I have owned 3 cutlass cieras and they have been very dependable vehicles for me.

this past summer I found one on craigs list a 94 with 20,ooo miles on it owned by an old black woman for 2200$ 

I like cieras because there a a ton of them and finding used parts at the junk yard is very easy.

look for a 6cyl mine gets 22 mph not great but not to bad either and it has plenty of power to merg onto the HWY and it the best car in the snow I think it dose as well as my 4x4 on snow covered roads.

It took me about 3 months looking on craigs list daily to find something older with low miles on it.

Good Luck


----------



## lost soul (May 20, 2009)

you may want to look for less popular model cars versus the bmws hondas cadillacs. There are some good quality cars that are over looked and sell for less.


----------



## bingofuel (Jan 27, 2011)

I have worked as a mechanic at dealerships for 12 some years. My advice is, whatever you are interested in, before you buy, make them put the car up on a hoist so you can view the underside! I can't believe people don't do this! If they have nothing to hide, they will not have a problem with it. They want to sell you the car. The process by which used cars are repaired is as follows:
Tech drives and inspects the vehicle. Tech writes up problems found with the veh.
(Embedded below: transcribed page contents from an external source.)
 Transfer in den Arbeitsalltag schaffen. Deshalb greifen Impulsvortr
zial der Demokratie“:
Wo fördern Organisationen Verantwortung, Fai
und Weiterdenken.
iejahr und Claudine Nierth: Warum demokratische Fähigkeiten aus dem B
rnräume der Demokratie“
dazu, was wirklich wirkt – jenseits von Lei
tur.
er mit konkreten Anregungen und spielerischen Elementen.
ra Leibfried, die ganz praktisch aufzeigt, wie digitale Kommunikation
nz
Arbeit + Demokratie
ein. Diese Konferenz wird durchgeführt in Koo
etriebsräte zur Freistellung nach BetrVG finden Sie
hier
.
Manager decides what to fix and what not to. To run the biz, they cannot spend more on the veh, than they bought it for- and they WILL make a profit one way or another.
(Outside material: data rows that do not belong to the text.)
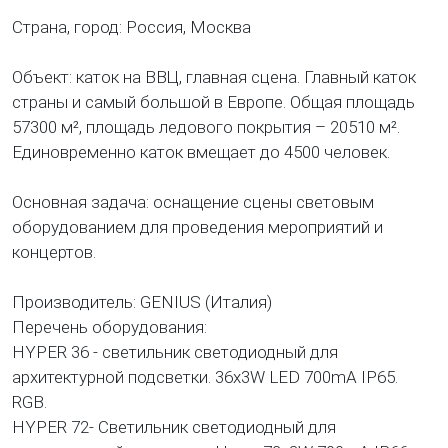
Страна, город: Россия, Москва
Объект: каток на ВВЦ, главная сцена. Главный каток
страны и самый большой в Европе. Общая площадь
57300 м², площадь ледового покрытия – 20510 м².
Единовременно каток вмещает до 4500 человек.
Основная задача: оснащение сцены световым
оборудованием для проведения мероприятий и
концертов.
Производитель: GENIUS (Италия)
Перечень оборудования:
HYPER 36 - светильник светодиодный для
архитектурной подсветки. 36х3W LED 700mA IP65.
RGB.
HYPER 72- Светильник светодиодный для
Dealerships are bound by law to disclose SAFETY RELATED issues only. Other problems like leaks won't even be disclosed unless they exceed the vague term "minor seepage". -Highly relative!
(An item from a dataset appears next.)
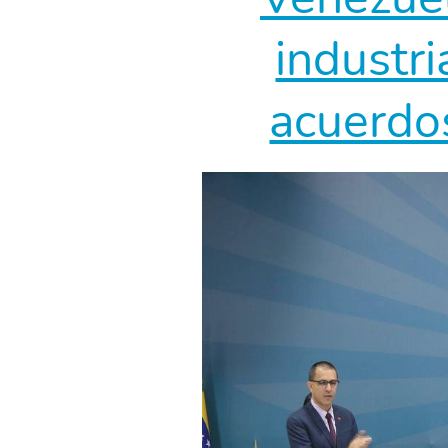
industri
acuerdo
Has the underbody been cleaned recently?? This will flag you that someone is sweeping a leak "under the rug"
You don't need special talents to see that something is leaking on the veh.-just a flashlight. And while it may or may not be easily repaired, it gives you a bargaining chip to haggle on the price. 

Bring someone with you that knows a bit about cars! Don't judge the veh solely on what it looks like on the outside- and pay attention to the test drive! Test every bell and whistle and turn the blower and radio off when driving it. That little squeak you hear could turn into hundreds of dollars worth of repairs later.

Good luck


----------



## pirouline (Jan 23, 2011)

Hello everyone! thanks so much for all the advice...my husband just bought me a kia optima 2011, i think its an ex...the one with a nav..been able to drive it around some...

hubby came back, but not sure what comes next.....we haven't talked about much since he's been back...

anyway, thanks again! ya'll rock!


----------